Interestingly, just knowing that I am going to record 5 things at night, keeps me alert to recognize them during the day. Cultivates an attitude of gratitude. For instance, I recorded today that glory be!!–both the massive overgrown climbing pink roses and the climbing yellow roses we inherited with the house have burst into luxuriant blossom in our week away–and are almost singing!! That Irene got into the finals of her speech competition. That she has such a good circle of friends. That Roy arrived home safely from a drive to London, when he was exhausted. That I have easily found a good camper van to possibly buy.
I learnt about Dr. Amen, a psychiatrist, from Rick Warren’s Daniel Plan, which Amen co-wrote. I am reading his The Brain Healthy Way to get Thinner, Smarter and Happier, and trying some of his tips.
I am also reading Gretchen Rubin’s The Happiness Project, though, interestingly, I am happy. My happiness varies from day to day, but it surrounds me, like “the happiness fog,” Rubin talks about.
The project I would most like to successfully embark on and complete would be a discipline project, a productivity project, or a weight-loss project.

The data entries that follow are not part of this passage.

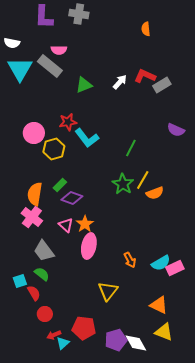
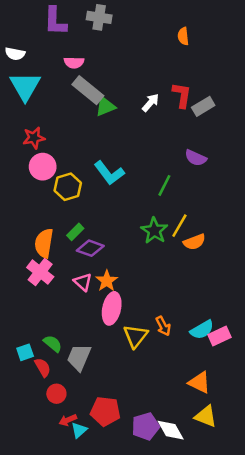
gray rectangle: (50, 66) -> (88, 90), moved
red L-shape: (145, 76) -> (182, 95), turned 75
red star: (68, 122) -> (34, 138), moved
purple semicircle: (176, 130) -> (196, 158), moved
gray trapezoid: (44, 251) -> (79, 357), moved, turned 60
yellow triangle: (108, 291) -> (135, 336), moved

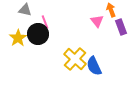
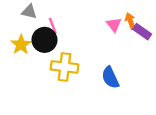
orange arrow: (111, 10) -> (130, 21), moved
purple rectangle: (121, 27) -> (142, 32), turned -35
yellow cross: (75, 59) -> (64, 67), moved, turned -35

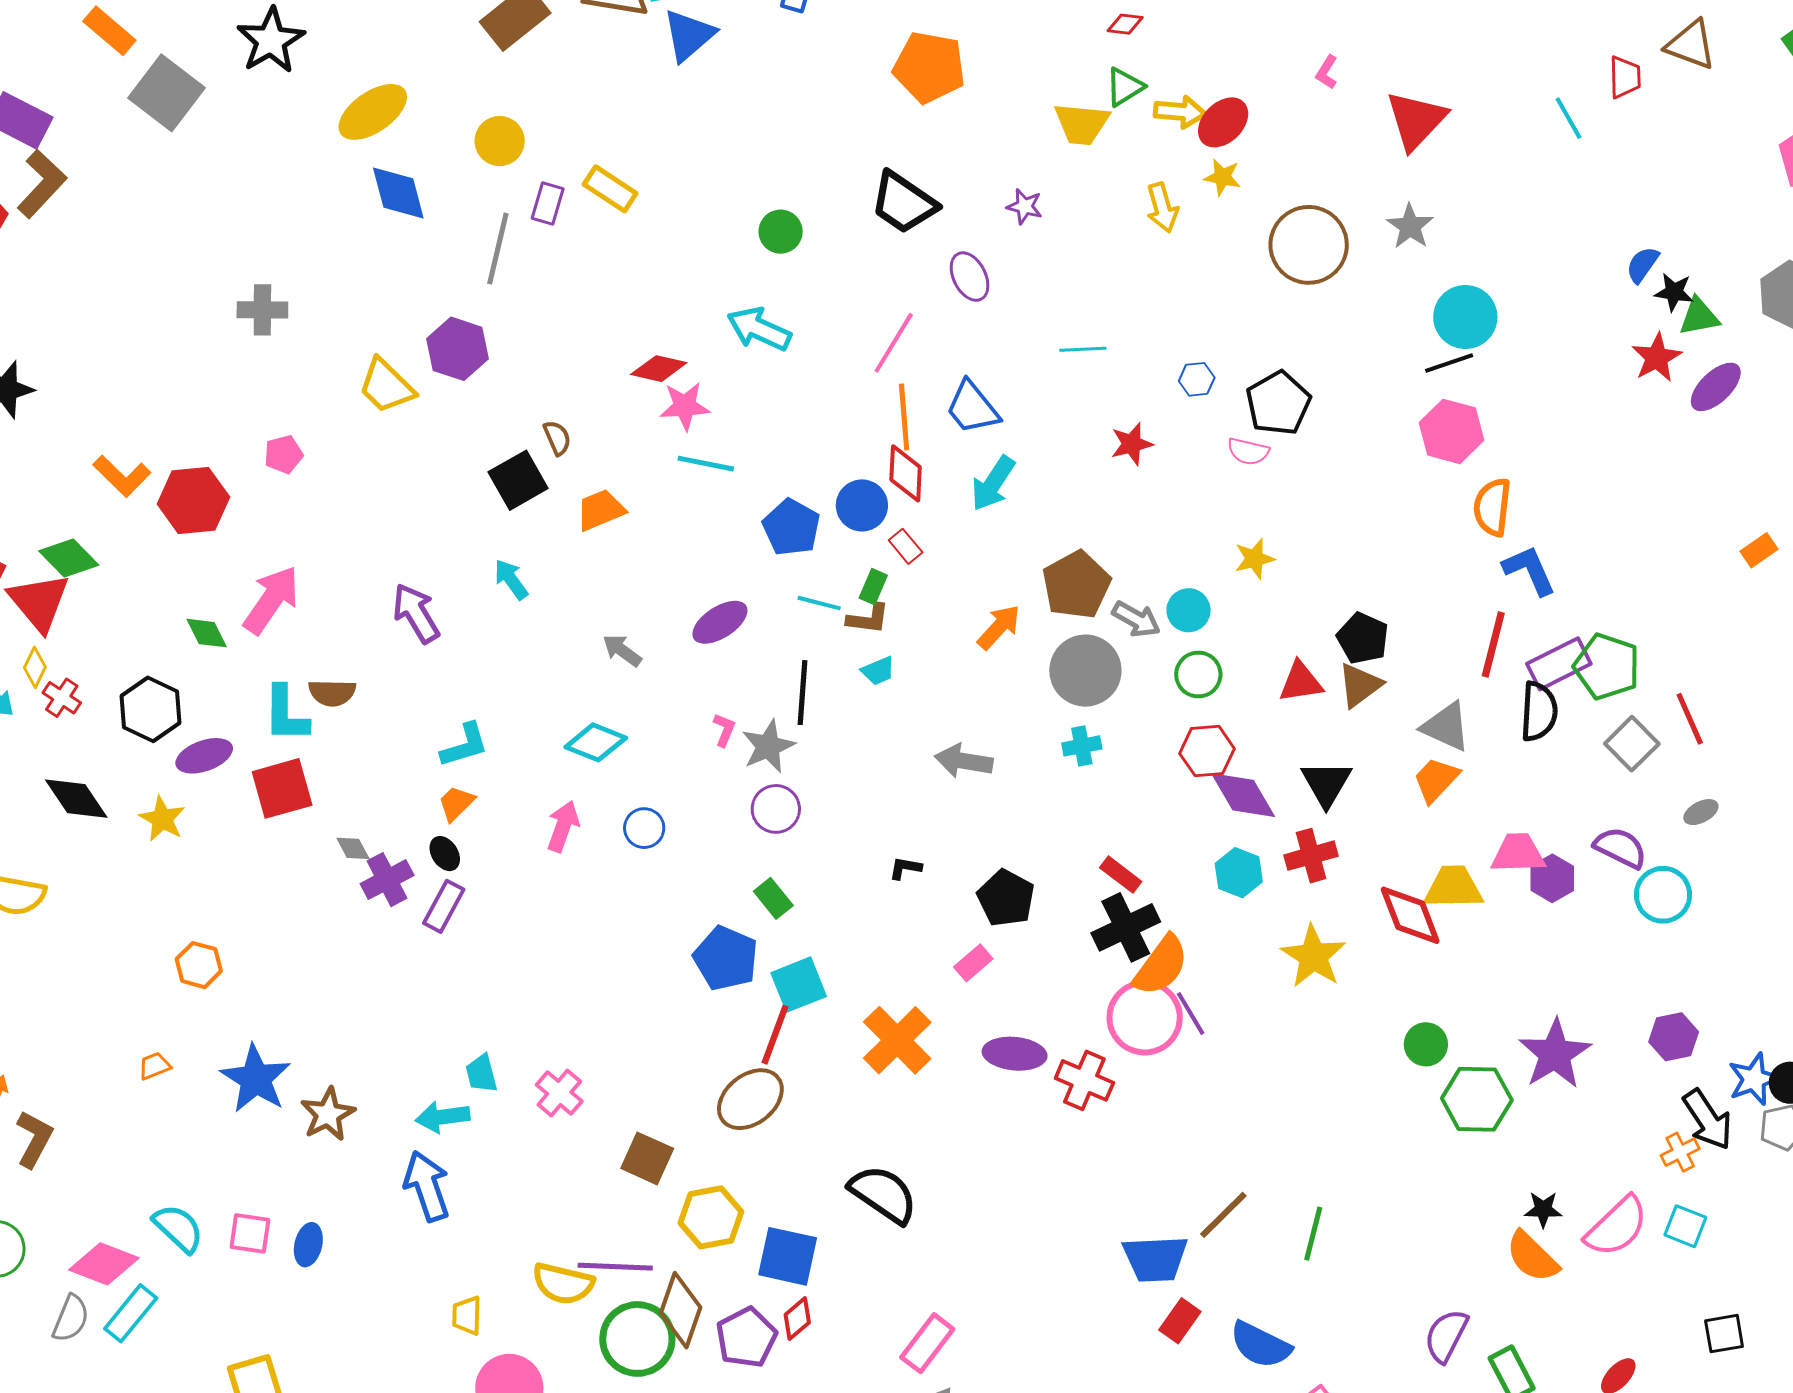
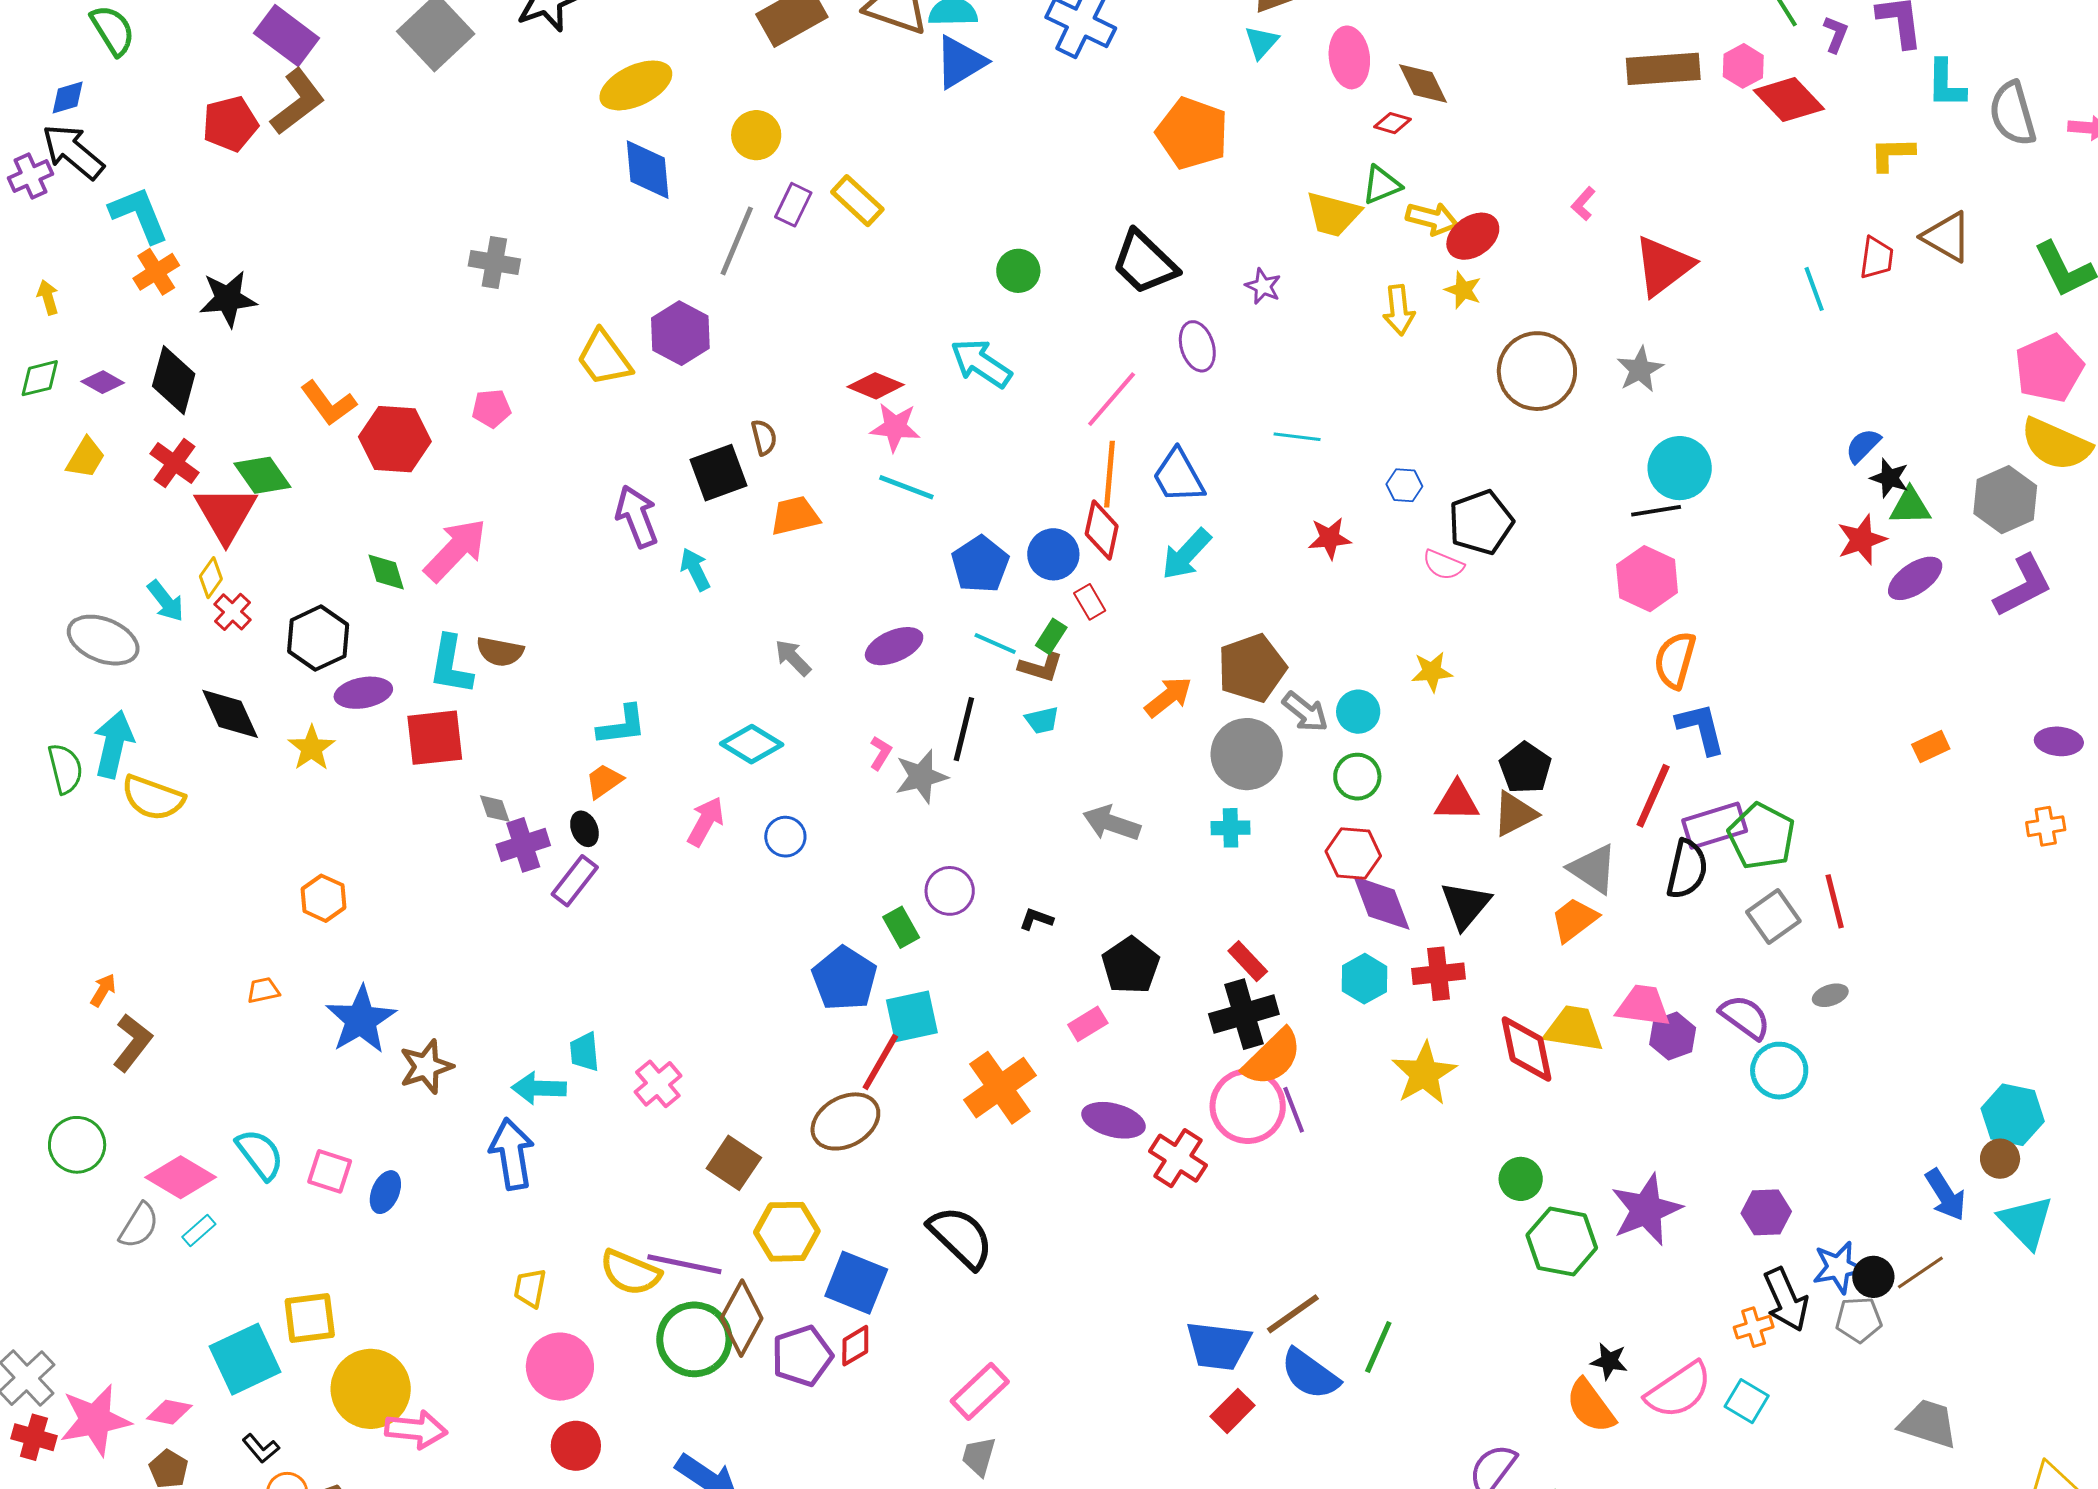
purple arrow: (416, 613) -> (637, 517), moved
purple circle: (776, 809) -> (950, 891), moved
cyan rectangle: (131, 1313) -> (199, 1230), size x0.6
blue semicircle: (1260, 1345) -> (1310, 1374), moved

But some of Rubin’s suggestions would work for these too.
Rubin’s book, incidentally, is fascinating. Happiness has been extensively studied for centuries, particularly recently, and, as she says, the laws of happiness are as fixed as the laws of chemistry.
Rubins explains that 50 percent of a person’s happiness is determined by genetics, by their “set-point of happiness.”(Fortunately, I have always had a sanguine, optimistic disposition, and a high happiness set-point.) Life circumstances, such as age, gender ethnicity, marital status, income, health, occupation and religion account for 10-20% of one’s happiness. The remainder is a product of how a person thinks and acts.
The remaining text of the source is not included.